Liczba turystów korzystających z miejsc noclegowych w naszym kraju wg danych GUS w lipcu 2022 r. wyniosła ogółem 4 018 542 osób. W porównaniu z lipcem ub.r. było ich więcej (wtedy 3 592 764 osób), ale – porównaniu z lipcem 2019, a więc okresem sprzed pandemii - to wciąż dużo mniej (wówczas 13 231 640). Kiedy sytuacja w branży turystycznej wróci do stanu sprzed pandemii?

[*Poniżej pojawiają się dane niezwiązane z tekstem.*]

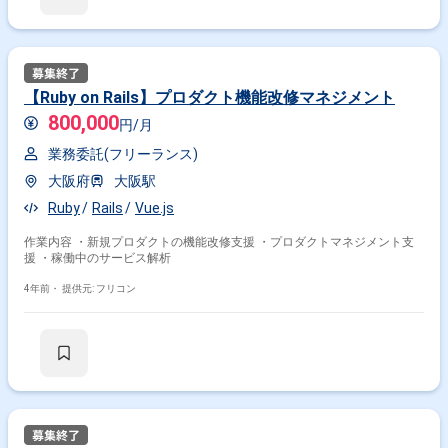
【Ruby on Rails】プロダクト機能改修マネジメント
800,000
円/月
業務委託(フリーランス)
大阪府
大阪駅
Ruby
Rails
Vue.js
作業内容 ・新規プロダクトの機能改修支援 ・プロダクトマネジメント支
援 ・稼働中のサービス解析
4年前・
提供元: フリコン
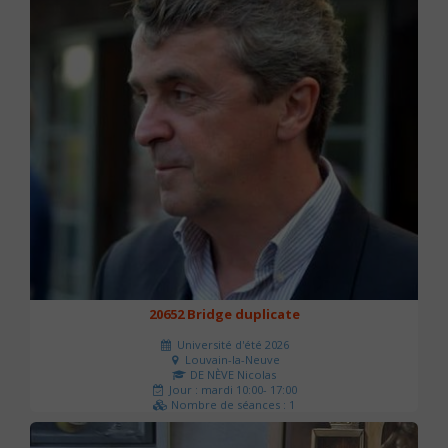
20652 Bridge duplicate
Université d'été 2026
Louvain-la-Neuve
DE NÈVE Nicolas
Jour : mardi 10:00- 17:00
Nombre de séances : 1
50 €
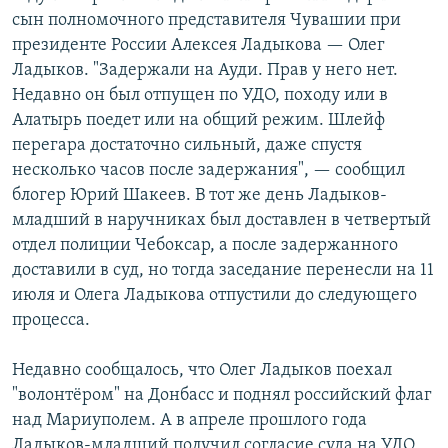
сын полномочного представителя Чувашии при
президенте России Алексея Ладыкова — Олег
Ладыков. "Задержали на Ауди. Прав у него нет.
Недавно он был отпущен по УДО, походу или в
Алатырь поедет или на общий режим. Шлейф
перегара достаточно сильный, даже спустя
несколько часов после задержания", — сообщил
блогер Юрий Шакеев. В тот же день Ладыков-
младший в наручниках был доставлен в четвертый
отдел полиции Чебоксар, а после задержанного
доставили в суд, но тогда заседание перенесли на 11
июля и Олега Ладыкова отпустили до следующего
процесса.
Недавно сообщалось, что Олег Ладыков поехал
"волонтёром" на Донбасс и поднял российский флаг
над Мариуполем. А в апреле прошлого года
Ладыков-младший получил согласие суда на УДО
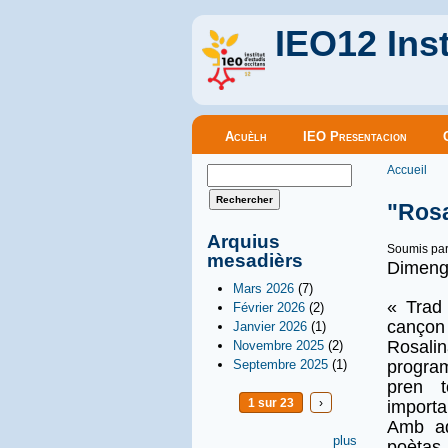
IEO12 Inst
Menu principal
Acuèlh
IEO Presentacion
Vous êt
Formulaire de recherche
Accueil
Rechercher
"Rosa
Arquius
Soumis pa
mesadièrs
Dimenge
Mars 2026
(7)
« Trad
Février 2026
(2)
cançon 
Janvier 2026
(1)
Rosali
Novembre 2025
(2)
Septembre 2025
(1)
program
pren t
1 sur 23
›
importa
Amb aq
plus
poètas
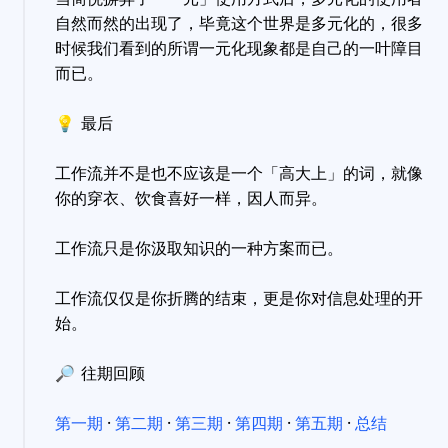
自然而然的出现了，毕竟这个世界是多元化的，很多
时候我们看到的所谓一元化现象都是自己的一叶障目
而已。
💡
最后
工作流并不是也不应该是一个「高大上」的词，就像
你的穿衣、饮食喜好一样，因人而异。
工作流只是你汲取知识的一种方案而已。
工作流仅仅是你折腾的结束，更是你对信息处理的开
始。
🔎
往期回顾
第一期
·
第二期
·
第三期
·
第四期
·
第五期
·
总结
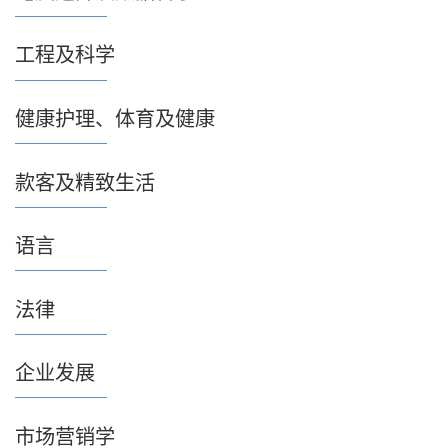
工程及科学
健康护理、体育及健康
款客及精致生活
语言
法律
企业发展
市场营销学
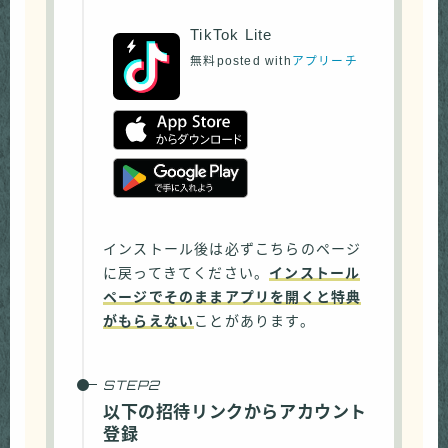
TikTok Lite
無料
posted with
アプリーチ
インストール後は必ずこちらのページ
に戻ってきてください。
インストール
ページでそのままアプリを開くと特典
がもらえない
ことがあります。
以下の招待リンクからアカウント
登録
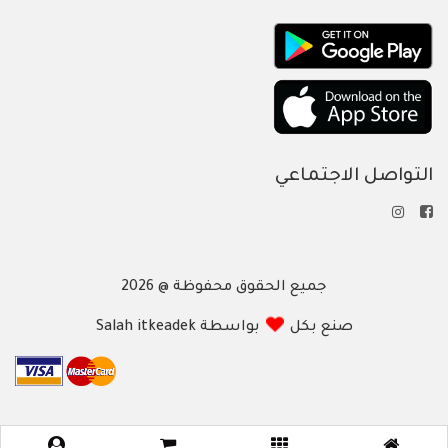
التواصل الاجتماعي
جميع الحقوق محفوظة @ 2026
صنع بكل
بواسطة Salah itkeadek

Myślę że swoje robią wątki geopolityczne, cały region Europy środkowo-wschodniej w związku z wojną na Ukrainie nie jest postrzegany na świecie za całkiem bezpieczny. Zatem część potencjalnych turystów zagranicznych woli nasz kraj omijać. Z drugiej strony my sami zaczęliśmy wyjeżdżać w celach turystycznych do Europy, ale chyba na całym naszym kontynencie jeszcze nie ruszyło to pełną parą. Ponadto nie wiem, czy turystyka biznesowa - wyjazdy na rozmaite konferencje czy fora gospodarcze - wróci do poziomu sprzed pandemii. To się zapewne z czasem poprawi, ale stosowanie kanałów elektronicznych do organizacji tego typu imprez pewnie w dużej mierze trwale zastąpi takie imprezy na żywo. Zatem po pierwsze odwiedzalność rejonów atrakcyjnych turystycznie wciąż jeszcze w pełni nie ruszyła. Po drugie mamy do czynienia z wątkiem geopolitycznym (graniczymy z krajem objętym wojną), a po trzecie na powrót do sytuacji sprzed pandemii w branży turystycznej negatywnie wpływają relatywnie trwałe dostosowania w obszarze turystyki biznesowej, wynikające jeszcze z obostrzeń covidowych.